© JUNGE FREIHEIT Verlag GmbH & Co.  www.jungefreiheit.de  20/11 13. Mai 2011

Zerstrittene Zwangspartner
Die USA und Pakistan nach der Liquidierung Bin Ladens: Trotz tief verwurzeltem Mißtrauen sind die beiden Staaten aufeinander angewiesen
Günther Deschner

Die Liquidierung von Al-Qaida-Chef Osama bin Laden hat die angespannten Beziehungen zwischen Washington und Islamabad noch weiter kompliziert. Offiziell sind beide Staaten verbündet, und die USA – mit Summen im zweistelligen Milliardenbereich Pakistans größter Geldgeber – finanzieren seit Jahrzehnten die pakistanische Armee. Andererseits stellt Pakistan die für die Führung der US-Operationen in Afghanistan lebensnotwendige Nachschubroute vom Versorgungshafen Karatschi bis zum Khyber-Paß.

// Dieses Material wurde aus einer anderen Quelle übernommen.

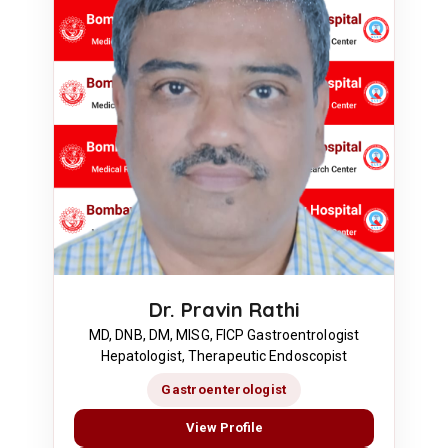
Dr. Pravin Rathi
MD, DNB, DM, MISG, FICP Gastroentrologist
Hepatologist, Therapeutic Endoscopist
Gastroenterologist
View Profile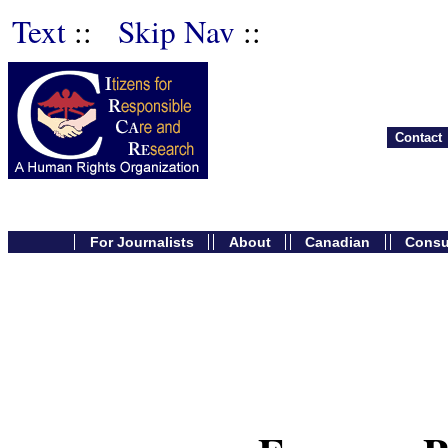
Text
::
Skip Nav
::
Contact
For Journalists
About
Canadian
Cons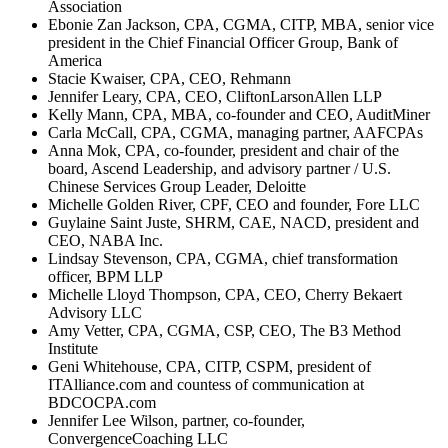
Association
Ebonie Zan Jackson, CPA, CGMA, CITP, MBA, senior vice
president in the Chief Financial Officer Group, Bank of
America
Stacie Kwaiser, CPA, CEO, Rehmann
Jennifer Leary, CPA, CEO, CliftonLarsonAllen LLP
Kelly Mann, CPA, MBA, co-founder and CEO, AuditMiner
Carla McCall, CPA, CGMA, managing partner, AAFCPAs
Anna Mok, CPA, co-founder, president and chair of the
board, Ascend Leadership, and advisory partner / U.S.
Chinese Services Group Leader, Deloitte
Michelle Golden River, CPF, CEO and founder, Fore LLC
Guylaine Saint Juste, SHRM, CAE, NACD, president and
CEO, NABA Inc.
Lindsay Stevenson, CPA, CGMA, chief transformation
officer, BPM LLP
Michelle Lloyd Thompson, CPA, CEO, Cherry Bekaert
Advisory LLC
Amy Vetter, CPA, CGMA, CSP, CEO, The B3 Method
Institute
Geni Whitehouse, CPA, CITP, CSPM, president of
ITAlliance.com and countess of communication at
BDCOCPA.com
Jennifer Lee Wilson, partner, co-founder,
ConvergenceCoaching LLC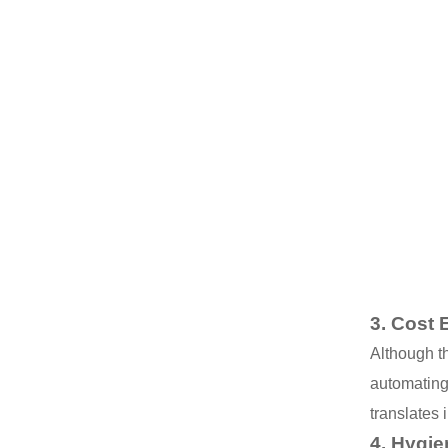
3.
Cost E
Although th
automating
translates i
4.
Hygie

Doch seit einigen Jahren werfen die Amerikaner ihrem pakistanischen Verbündeten immer häufiger vor, zu zaghaft gegen Islamistengruppen und Al-Qaida-Unterstützer im eigenen Land vorzugehen. „Pakistan hat keinen robusten Plan im Kampf gegen die militanten Taliban“, hieß es im April in einem Lagebericht aus dem Weißen Haus. „Solange im Nordwesten des Landes Al-Qaida-Mitgliedern noch Unterschlupf gewährt wird, wird kein Erfolg gegen das Terrornetzwerk zu verzeichnen sein.“ Einige Politiker in den USA riefen sogar dazu auf, die Beziehungen zu der Atommacht einzufrieren.

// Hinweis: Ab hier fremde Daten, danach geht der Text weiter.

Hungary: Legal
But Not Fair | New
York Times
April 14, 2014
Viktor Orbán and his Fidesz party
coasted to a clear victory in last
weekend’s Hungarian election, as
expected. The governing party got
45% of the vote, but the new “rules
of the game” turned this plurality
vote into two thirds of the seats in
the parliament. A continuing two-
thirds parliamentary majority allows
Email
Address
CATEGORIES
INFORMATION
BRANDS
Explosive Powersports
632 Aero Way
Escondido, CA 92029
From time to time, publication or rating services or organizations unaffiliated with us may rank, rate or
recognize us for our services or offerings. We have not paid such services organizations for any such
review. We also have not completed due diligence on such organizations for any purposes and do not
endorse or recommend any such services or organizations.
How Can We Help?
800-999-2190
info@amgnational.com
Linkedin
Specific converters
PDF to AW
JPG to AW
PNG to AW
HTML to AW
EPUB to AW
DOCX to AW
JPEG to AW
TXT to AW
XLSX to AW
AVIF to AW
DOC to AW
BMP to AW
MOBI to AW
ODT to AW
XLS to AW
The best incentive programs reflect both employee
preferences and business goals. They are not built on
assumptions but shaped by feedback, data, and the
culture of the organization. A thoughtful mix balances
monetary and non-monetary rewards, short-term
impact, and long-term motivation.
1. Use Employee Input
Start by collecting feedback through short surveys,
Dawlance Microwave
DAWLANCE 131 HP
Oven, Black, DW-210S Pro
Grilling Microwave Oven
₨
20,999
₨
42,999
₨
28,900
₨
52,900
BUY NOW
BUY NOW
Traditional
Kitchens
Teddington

Nach der gelungenen Militäraktion vom 1. Mai schlugen die Wellen der Empörung besonders hoch. Von außen besehen zeigte sich der Öffentlichkeit  in den Vereinigten Staaten, in Pakistan und der ganzen Welt ein kaum mißzuverstehendes Bild: US-Militär hatte in einem souveränen Staat ohne dessen Billigung eine Operation durchgeführt, die das Völkerrecht verletzte – und andererseits sah es so aus, als habe Pakistan über viele Jahre seine duldende und vielleicht sogar schützende Hand über Osama gehalten.

US-Präsident Barack Obama sagte in einem Interview, Bin Laden müsse „ein Netzwerk von Unterstützern gehabt haben“, und das sei „etwas, was die pakistanische Regierung untersuchen muß“. Regierung und Militärführung in Islamabad reagierten empört: Die Vorwürfe seien ungerechtfertigt, Pakistan zahle einen hohen Blutpreis im Kampf gegen den Terror. Die Armeeführung forderte die USA außerdem auf, die umstrittenen Einsätze von Drohnen einzustellen. Sie hätten einen „außerordentlich radikalisierenden Einfluß auf die Bevölkerung“.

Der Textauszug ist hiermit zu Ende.